[[ Material for this exercise, beginning ]]

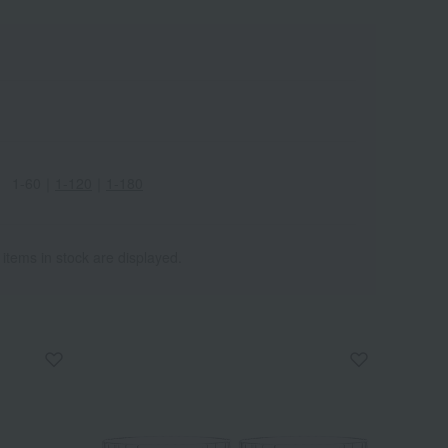
1-60
｜
1-120
｜
1-180
Wa
ALL
 items in stock are displayed.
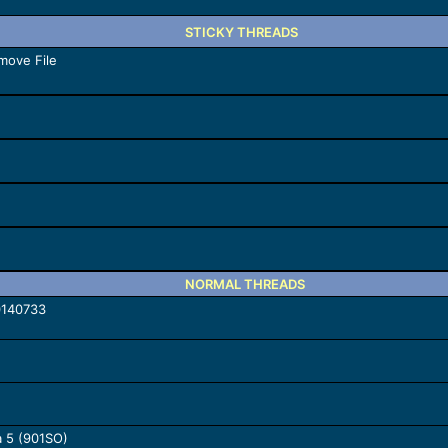
STICKY THREADS
move File
NORMAL THREADS
0140733
a 5 (901SO)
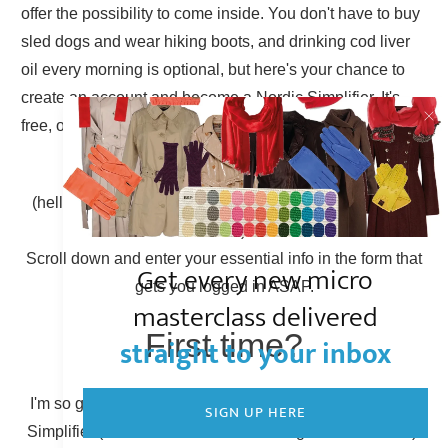
offer the possibility to come inside. You don't have to buy
sled dogs and wear hiking boots, and drinking cod liver
oil every morning is optional, but here's your chance to
create an account and become a Nordic Simplifier. It's
free, of course.
Already have an account?
(hello there, Simplicity Shieldmaiden, nice to have you
back!)
Scroll down and enter your essential info in the form that
Get every new micro
gets you logged in ASAP.
masterclass delivered
First time?
straight to your inbox
I'm so glad to have you here! You can become a Nordic
SIGN UP HERE
Simplifier (otherwise known as creating a new account).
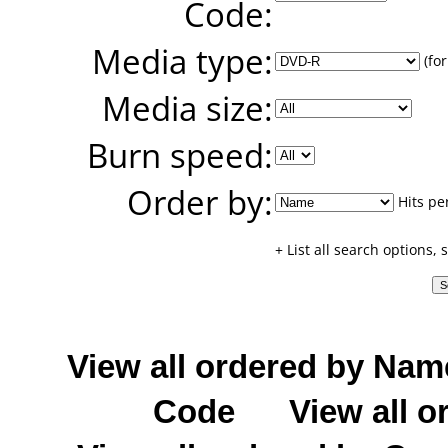
Code:
Media type:
(for
Media size:
Burn speed:
Order by:
Hits pe
+ List all search options,
View all ordered by Nam
Code
View all o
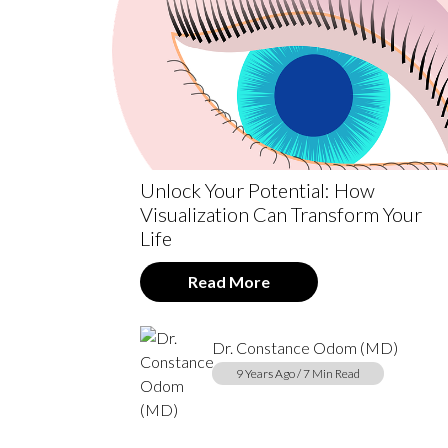
Unlock Your Potential: How
Visualization Can Transform Your
Life
Read More
Dr. Constance Odom (MD)
9 Years Ago / 7 Min Read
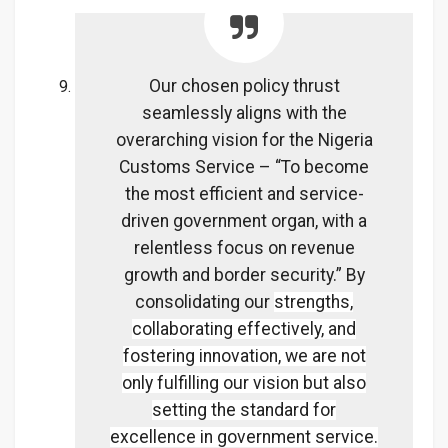
Our chosen policy thrust
seamlessly aligns with the
overarching vision for the Nigeria
Customs Service – “To become
the most efficient and service-
driven government organ, with a
relentless focus on revenue
growth and border security.” By
consolidating our
strengths,
collaborating effectively, and
fostering innovation, we are not
only fulfilling our vision but also
setting the standard for
excellence in government service.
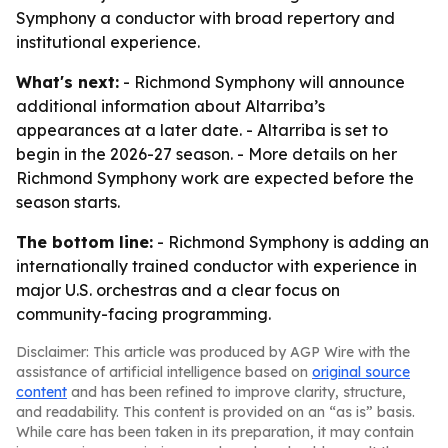
Symphony a conductor with broad repertory and
institutional experience.
What's next:
- Richmond Symphony will announce
additional information about Altarriba’s
appearances at a later date. - Altarriba is set to
begin in the 2026-27 season. - More details on her
Richmond Symphony work are expected before the
season starts.
The bottom line:
- Richmond Symphony is adding an
internationally trained conductor with experience in
major U.S. orchestras and a clear focus on
community-facing programming.
Disclaimer: This article was produced by AGP Wire with the
assistance of artificial intelligence based on
original source
content
and has been refined to improve clarity, structure,
and readability. This content is provided on an “as is” basis.
While care has been taken in its preparation, it may contain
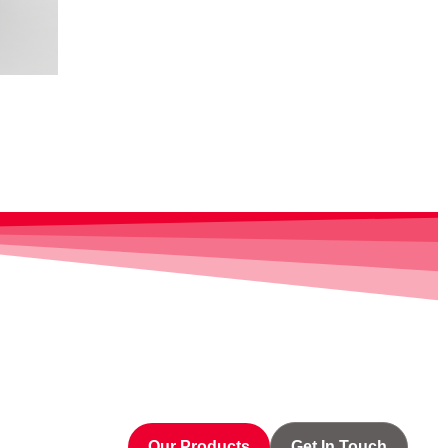
Our Products
Get In Touch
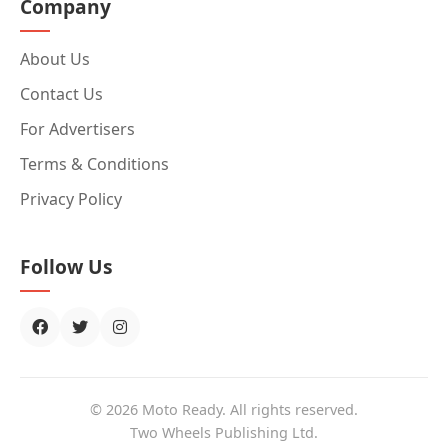
Company
About Us
Contact Us
For Advertisers
Terms & Conditions
Privacy Policy
Follow Us
© 2026 Moto Ready. All rights reserved.
Two Wheels Publishing Ltd.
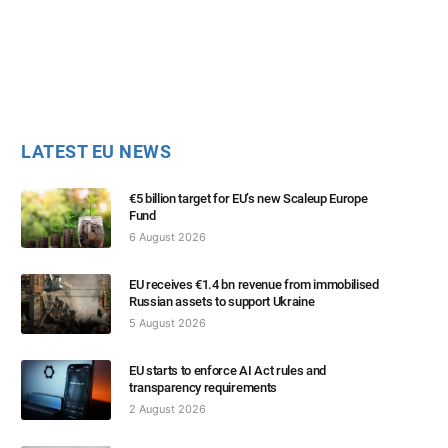
LATEST EU NEWS
€5 billion target for EU’s new Scaleup Europe
Fund
6 August 2026
EU receives €1.4 bn revenue from immobilised
Russian assets to support Ukraine
5 August 2026
EU starts to enforce AI Act rules and
transparency requirements
2 August 2026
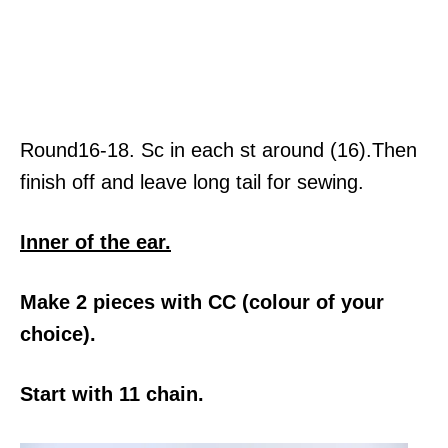
Round16-18. Sc in each st around (16).Then
finish off and leave long tail for sewing.
Inner of the ear.
Make 2 pieces with CC (colour of your
choice).
Start with 11 chain.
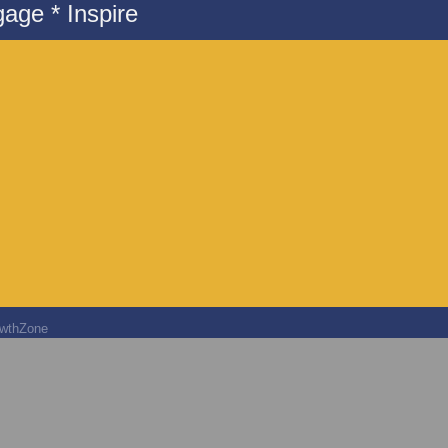
age * Inspire
wthZone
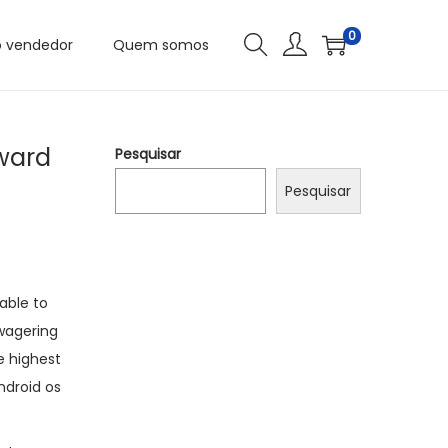
0
o vendedor
Quem somos
eward
Pesquisar
Pesquisar
able to
 wagering
e highest
ndroid os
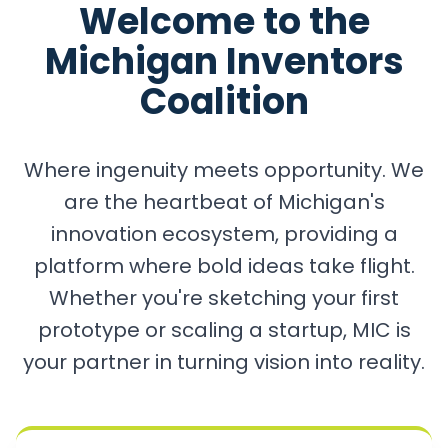
Welcome to the
Michigan Inventors
Coalition
Where ingenuity meets opportunity. We
are the heartbeat of Michigan's
innovation ecosystem, providing a
platform where bold ideas take flight.
Whether you're sketching your first
prototype or scaling a startup, MIC is
your partner in turning vision into reality.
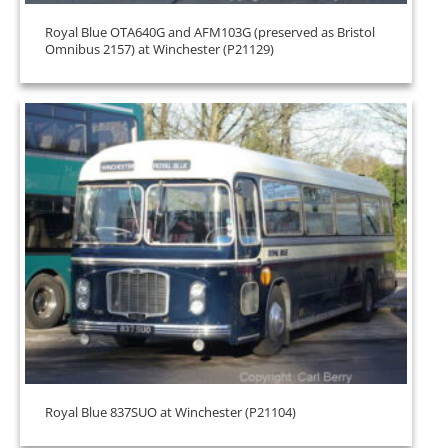
Royal Blue OTA640G and AFM103G (preserved as Bristol
Omnibus 2157) at Winchester (P21129)
Royal Blue 837SUO at Winchester (P21104)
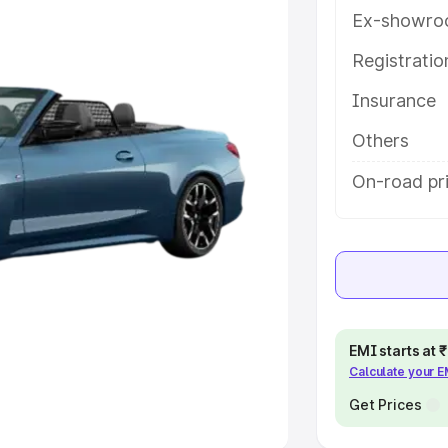
Ex-showro
e
Registrati
khs
|
Cars Under 6 Lakhs
|
Cars
Insurance
Cars Under 10 Lakhs
|
Cars Under
Others
pacity
On-road pri
s
|
Best 7 Seater Cars
|
Best 8
ck Cars in India
|
Best SUV Cars
EMI starts at
Calculate your 
 Luxury Cars in India
Get Prices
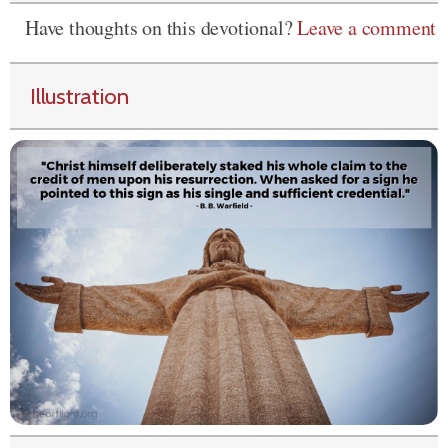
Have thoughts on this devotional?
Leave a comment
Illustration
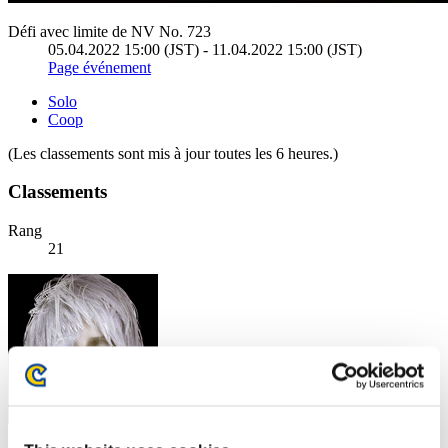
Défi avec limite de NV No. 723
05.04.2022 15:00 (JST) - 11.04.2022 15:00 (JST)
Page événement
Solo
Coop
(Les classements sont mis à jour toutes les 6 heures.)
Classements
Rang
21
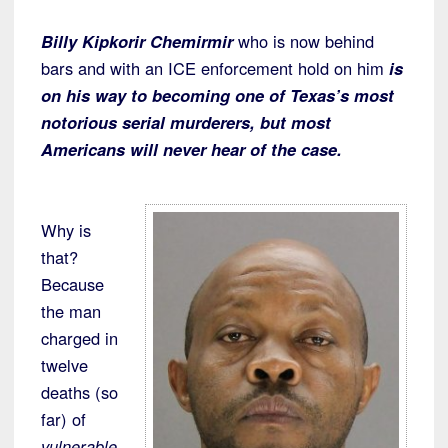
Billy Kipkorir Chemirmir
who is now behind
bars and with an ICE enforcement hold on him
is
on his way to becoming one of Texas’s most
notorious serial murderers, but most
Americans will never hear of the case.
Why is
that?
Because
the man
charged in
twelve
deaths (so
far) of
vulnerable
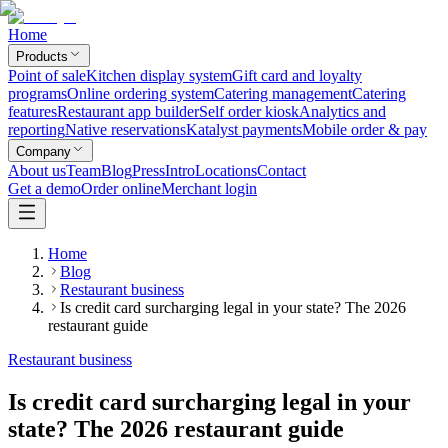
Home
Products
Point of sale
Kitchen display system
Gift card and loyalty
programs
Online ordering system
Catering management
Catering
features
Restaurant app builder
Self order kiosk
Analytics and
reporting
Native reservations
Katalyst payments
Mobile order & pay
Company
About us
Team
Blog
Press
Intro
Locations
Contact
Get a demo
Order online
Merchant login
Home
Blog
Restaurant business
Is credit card surcharging legal in your state? The 2026
restaurant guide
Restaurant business
Is credit card surcharging legal in your
state? The 2026 restaurant guide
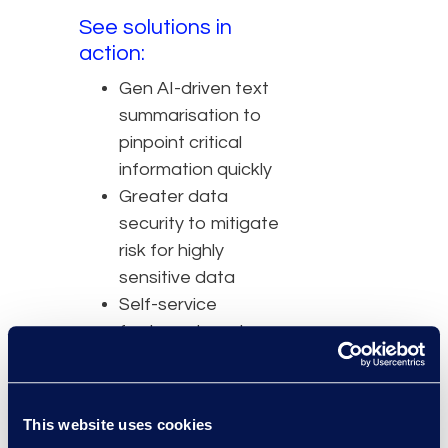
See solutions in
action:
Gen AI-driven text
summarisation to
pinpoint critical
information quickly
Greater data
security to mitigate
risk for highly
sensitive data
Self-service
features to cut
costs of
outsourcing
Intuitive UI to
This website uses cookies
decrease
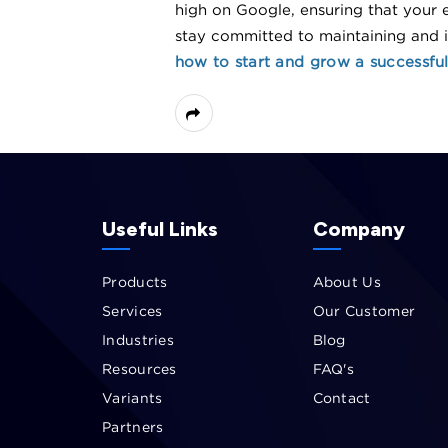
high on Google, ensuring that your e
stay committed to maintaining and
how to start and grow a successful 
Useful Links
Company
Products
About Us
Services
Our Customer
Industries
Blog
Resources
FAQ's
Variants
Contact
Partners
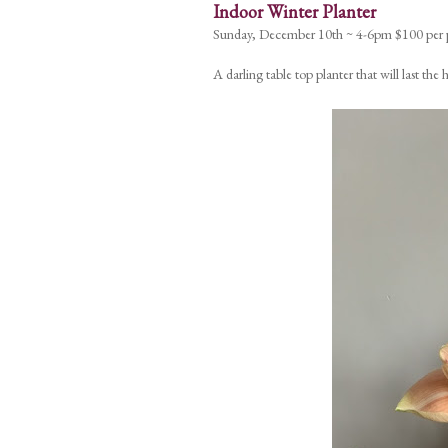
Indoor Winter Planter
Sunday, December 10th ~ 4-6pm $100 per 
A darling table top planter that will last th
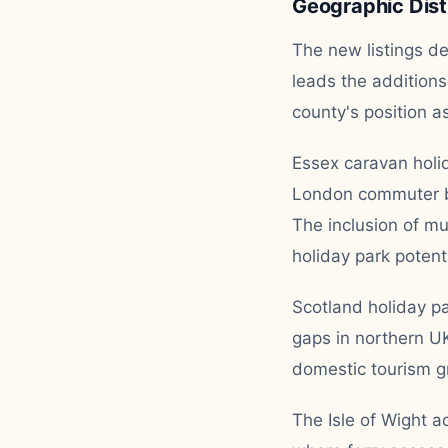
Geographic Dist
The new listings d
leads the additions
county's position a
Essex caravan holid
London commuter be
The inclusion of mu
holiday park potenti
Scotland holiday pa
gaps in northern U
domestic tourism gr
The Isle of Wight a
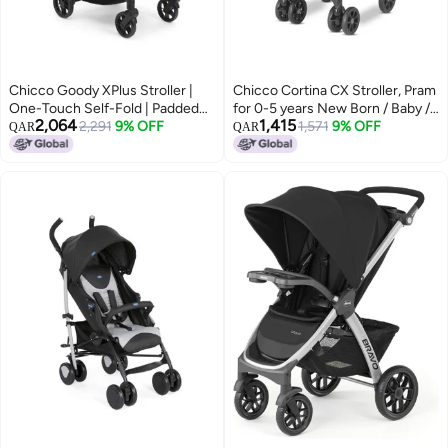
Chicco Goody XPlus Stroller |
Chicco Cortina CX Stroller, Pram
One-Touch Self-Fold | Padded
for 0-5 years New Born / Baby /
2,064
1,415
Seat & Shock-Absorber Wheels |
2,291
9% OFF
Toddler / Kid (Boy,Girl), 8
1,571
9% OFF
QAR
QAR
4 Recline Positions | Adjustable
Reclining Positions with Cradle-
Backrest | Birth to 5 Years |
effect Seat, Easy One-hand
UV50+ Extendable Canopy |
Folding, Linked Brakes and
Sandshell Colour
Shock-proof Wheels, 3-Position
Adjustable Parent Handle, 5-
Point Safety Harness (Upto 22
Kgs, Red)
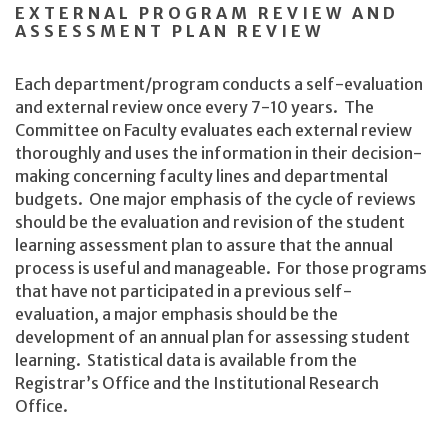
EXTERNAL PROGRAM REVIEW AND
ASSESSMENT PLAN REVIEW
Each department/program conducts a self-evaluation
and external review once every 7-10 years. The
Committee on Faculty evaluates each external review
thoroughly and uses the information in their decision-
making concerning faculty lines and departmental
budgets. One major emphasis of the cycle of reviews
should be the evaluation and revision of the student
learning assessment plan to assure that the annual
process is useful and manageable. For those programs
that have not participated in a previous self-
evaluation, a major emphasis should be the
development of an annual plan for assessing student
learning. Statistical data is available from the
Registrar’s Office and the Institutional Research
Office.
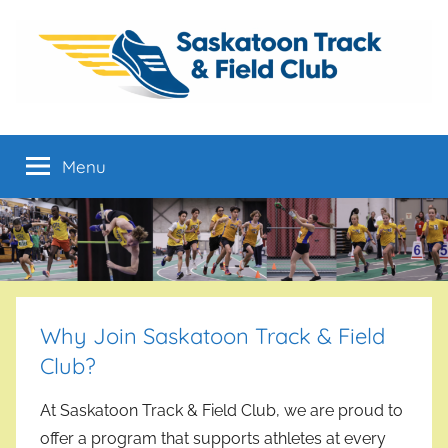
Skip
to
content
Saskatoon
From
Developmental
Menu
Track
to
High
Performance
&
Field
Club
Why Join Saskatoon Track & Field
Club?
At Saskatoon Track & Field Club, we are proud to
offer a program that supports athletes at every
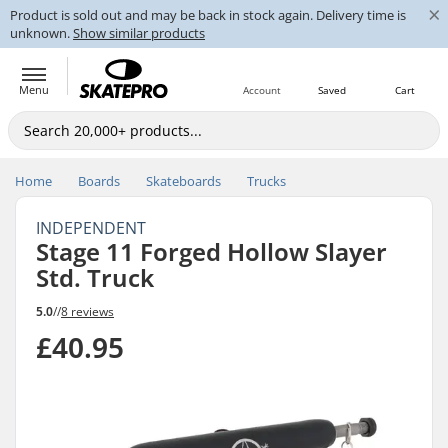
×
Product is sold out and may be back in stock again. Delivery time is
unknown.
Show similar products
Menu
Account
Saved
Cart
Home
Boards
Skateboards
Trucks
INDEPENDENT
Stage 11 Forged Hollow Slayer
Std. Truck
5.0
//
8 reviews
£40.95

[[ Material for this exercise, end ]]

▶ Problem to work on: Find how many lines of the listing hold "stock" and give the number by itself.

▶ Finished task: 2